For more information, see Create a logical model: Dimension table, Create a logical model: Fact table, Create a logical model: Aggregate table, and Create a logical model: Application table. For more information about reverse modeling, see Perform reverse modeling on physical tables.
Data Metric
The data modeling feature of DataWorks provides a data metric function that offers a unified way to build a metric system.
A metric system consists of Atomic Metrics, Modifiers, Periods, and Derived Metrics.
Atomic Metric: A measure within a business process, such as "payment amount" in a "pay for order" business process.
Modifier: A qualifier that narrows the scope of a metric, such as limiting the "payment amount" to "maternity and infant products".
Period: The time range or point in time for which metrics are calculated. For example, the period for the "payment amount" metric can be set to "last 7 days".

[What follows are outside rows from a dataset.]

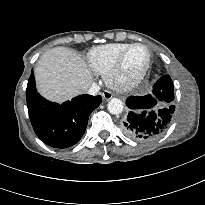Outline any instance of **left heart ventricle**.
<instances>
[{"mask_svg":"<svg viewBox=\"0 0 205 205\" xmlns=\"http://www.w3.org/2000/svg\"><path fill=\"white\" fill-rule=\"evenodd\" d=\"M147 61V52L143 47L133 48L124 64V73L126 76H131L137 73Z\"/></svg>","mask_w":205,"mask_h":205,"instance_id":"1","label":"left heart ventricle"}]
</instances>
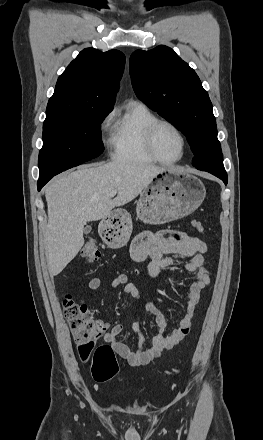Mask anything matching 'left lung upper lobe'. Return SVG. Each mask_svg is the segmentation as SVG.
<instances>
[{"label": "left lung upper lobe", "instance_id": "1", "mask_svg": "<svg viewBox=\"0 0 263 440\" xmlns=\"http://www.w3.org/2000/svg\"><path fill=\"white\" fill-rule=\"evenodd\" d=\"M129 67L137 97L187 137L193 166L226 172L212 103L195 71L164 45L136 50Z\"/></svg>", "mask_w": 263, "mask_h": 440}]
</instances>
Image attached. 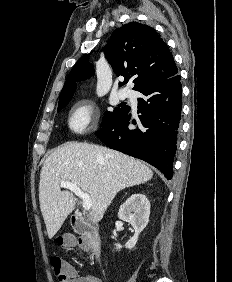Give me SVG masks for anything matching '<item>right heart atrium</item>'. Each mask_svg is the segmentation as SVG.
Here are the masks:
<instances>
[{
  "label": "right heart atrium",
  "mask_w": 232,
  "mask_h": 282,
  "mask_svg": "<svg viewBox=\"0 0 232 282\" xmlns=\"http://www.w3.org/2000/svg\"><path fill=\"white\" fill-rule=\"evenodd\" d=\"M95 114V108L90 102L79 101L68 117L69 129L75 134L86 133L94 121Z\"/></svg>",
  "instance_id": "d8ad5b80"
}]
</instances>
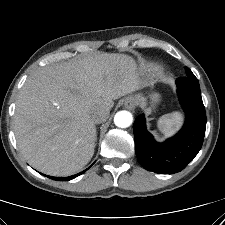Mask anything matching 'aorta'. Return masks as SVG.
Masks as SVG:
<instances>
[{"instance_id":"aorta-1","label":"aorta","mask_w":225,"mask_h":225,"mask_svg":"<svg viewBox=\"0 0 225 225\" xmlns=\"http://www.w3.org/2000/svg\"><path fill=\"white\" fill-rule=\"evenodd\" d=\"M133 116L129 111H119L114 116V123L119 128H127L132 124Z\"/></svg>"}]
</instances>
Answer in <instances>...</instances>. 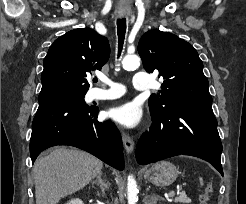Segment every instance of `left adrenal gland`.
<instances>
[{"label": "left adrenal gland", "instance_id": "left-adrenal-gland-1", "mask_svg": "<svg viewBox=\"0 0 246 204\" xmlns=\"http://www.w3.org/2000/svg\"><path fill=\"white\" fill-rule=\"evenodd\" d=\"M151 199H152V201H148L147 200V197H145V204H153L154 203V201H156V200H158V199H163L162 197H160L159 195H153L152 197H151Z\"/></svg>", "mask_w": 246, "mask_h": 204}]
</instances>
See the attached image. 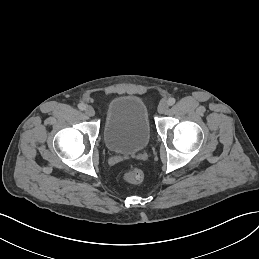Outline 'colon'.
Masks as SVG:
<instances>
[{"mask_svg": "<svg viewBox=\"0 0 259 259\" xmlns=\"http://www.w3.org/2000/svg\"><path fill=\"white\" fill-rule=\"evenodd\" d=\"M124 179L132 184L140 183L143 179V172L139 168H132L124 175Z\"/></svg>", "mask_w": 259, "mask_h": 259, "instance_id": "obj_1", "label": "colon"}]
</instances>
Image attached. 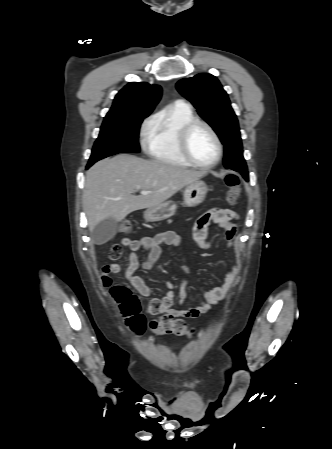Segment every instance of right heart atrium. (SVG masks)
Here are the masks:
<instances>
[{
	"instance_id": "1",
	"label": "right heart atrium",
	"mask_w": 332,
	"mask_h": 449,
	"mask_svg": "<svg viewBox=\"0 0 332 449\" xmlns=\"http://www.w3.org/2000/svg\"><path fill=\"white\" fill-rule=\"evenodd\" d=\"M152 119H146L141 126V136L143 138V142H145L148 138V135L151 131Z\"/></svg>"
}]
</instances>
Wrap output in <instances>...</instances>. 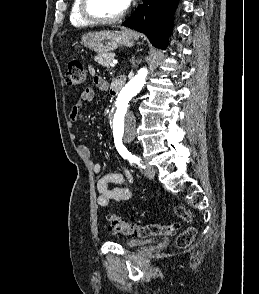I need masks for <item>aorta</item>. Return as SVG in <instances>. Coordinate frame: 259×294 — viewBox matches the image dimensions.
Instances as JSON below:
<instances>
[{"instance_id":"aorta-1","label":"aorta","mask_w":259,"mask_h":294,"mask_svg":"<svg viewBox=\"0 0 259 294\" xmlns=\"http://www.w3.org/2000/svg\"><path fill=\"white\" fill-rule=\"evenodd\" d=\"M147 69L141 68L119 92L110 112V133L114 141L129 142L135 138L136 119L129 111V101L136 96L144 86Z\"/></svg>"}]
</instances>
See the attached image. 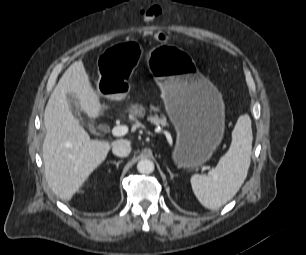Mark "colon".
Masks as SVG:
<instances>
[{
    "mask_svg": "<svg viewBox=\"0 0 306 255\" xmlns=\"http://www.w3.org/2000/svg\"><path fill=\"white\" fill-rule=\"evenodd\" d=\"M161 13H162V9L158 5H152L150 7H147L145 9H143L142 12H141L143 18L147 21H153L154 19L159 17L161 15ZM148 35H154L160 40H162L164 38L163 35L160 32L150 31V32H148Z\"/></svg>",
    "mask_w": 306,
    "mask_h": 255,
    "instance_id": "5ec220e1",
    "label": "colon"
}]
</instances>
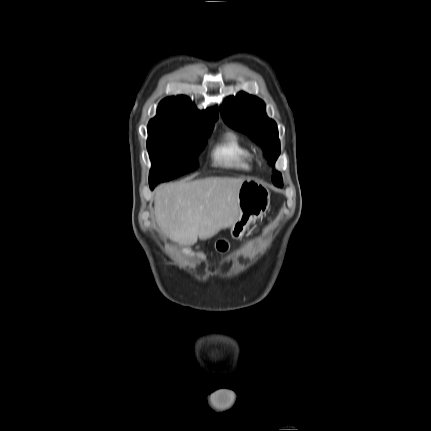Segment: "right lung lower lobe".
<instances>
[{"instance_id":"obj_1","label":"right lung lower lobe","mask_w":431,"mask_h":431,"mask_svg":"<svg viewBox=\"0 0 431 431\" xmlns=\"http://www.w3.org/2000/svg\"><path fill=\"white\" fill-rule=\"evenodd\" d=\"M149 185H150V188H151V189H154V187H155L157 184L149 183Z\"/></svg>"}]
</instances>
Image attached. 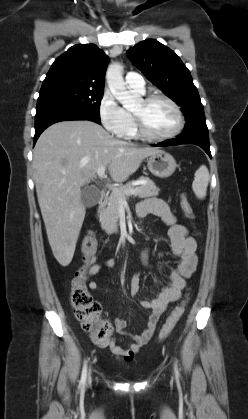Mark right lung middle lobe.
I'll return each mask as SVG.
<instances>
[{
	"instance_id": "right-lung-middle-lobe-1",
	"label": "right lung middle lobe",
	"mask_w": 248,
	"mask_h": 419,
	"mask_svg": "<svg viewBox=\"0 0 248 419\" xmlns=\"http://www.w3.org/2000/svg\"><path fill=\"white\" fill-rule=\"evenodd\" d=\"M104 90L82 87L55 86L42 88L37 101V113L53 109H78L100 119V104Z\"/></svg>"
}]
</instances>
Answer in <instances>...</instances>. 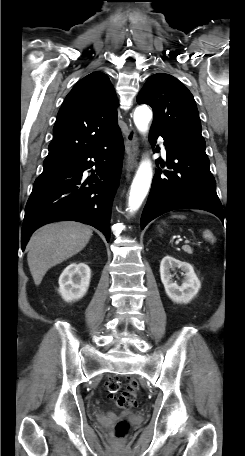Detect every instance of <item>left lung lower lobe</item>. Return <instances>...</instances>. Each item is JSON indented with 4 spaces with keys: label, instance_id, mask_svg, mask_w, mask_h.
Returning <instances> with one entry per match:
<instances>
[{
    "label": "left lung lower lobe",
    "instance_id": "1",
    "mask_svg": "<svg viewBox=\"0 0 245 456\" xmlns=\"http://www.w3.org/2000/svg\"><path fill=\"white\" fill-rule=\"evenodd\" d=\"M162 136L167 152L168 170L158 168L141 216L143 229L156 217L176 209H201L224 219L216 193L215 179L204 150L195 148L170 133L151 130L150 143ZM164 166V163H160Z\"/></svg>",
    "mask_w": 245,
    "mask_h": 456
}]
</instances>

Derived Metric: A combination of an atomic metric, modifiers, and a period. For example, the payment amount for maternity and infant products in the last 7 days.
For more information, see Data Metric.
Why data modeling is necessary
Standardized management of massive data
The larger an enterprise's business, the more complex its data structure becomes. The volume of data grows rapidly with business development. Managing and storing data in a structured and organized manner is a challenge that every enterprise faces.
Interconnection of business data to break down information barriers
Data silos form when data from different businesses and departments within a company is managed independently. This prevents decision-makers from obtaining a clear and quick overview of the company's data. Breaking down these information silos between departments or business domains is a major challenge in enterprise data management.
Integration of data standards for unified and flexible connections
Different descriptions for the same data make enterprise data difficult to manage and can lead to duplication and inaccurate results. A key part of standardized management is creating a unified data standard that can flexibly connect to upstream and downstream businesses without disrupting the existing system architecture.
Maximization of data value and enterprise profit
Make the best use of all types of enterprise data to maximize its value and provide more efficient data services for the enterprise.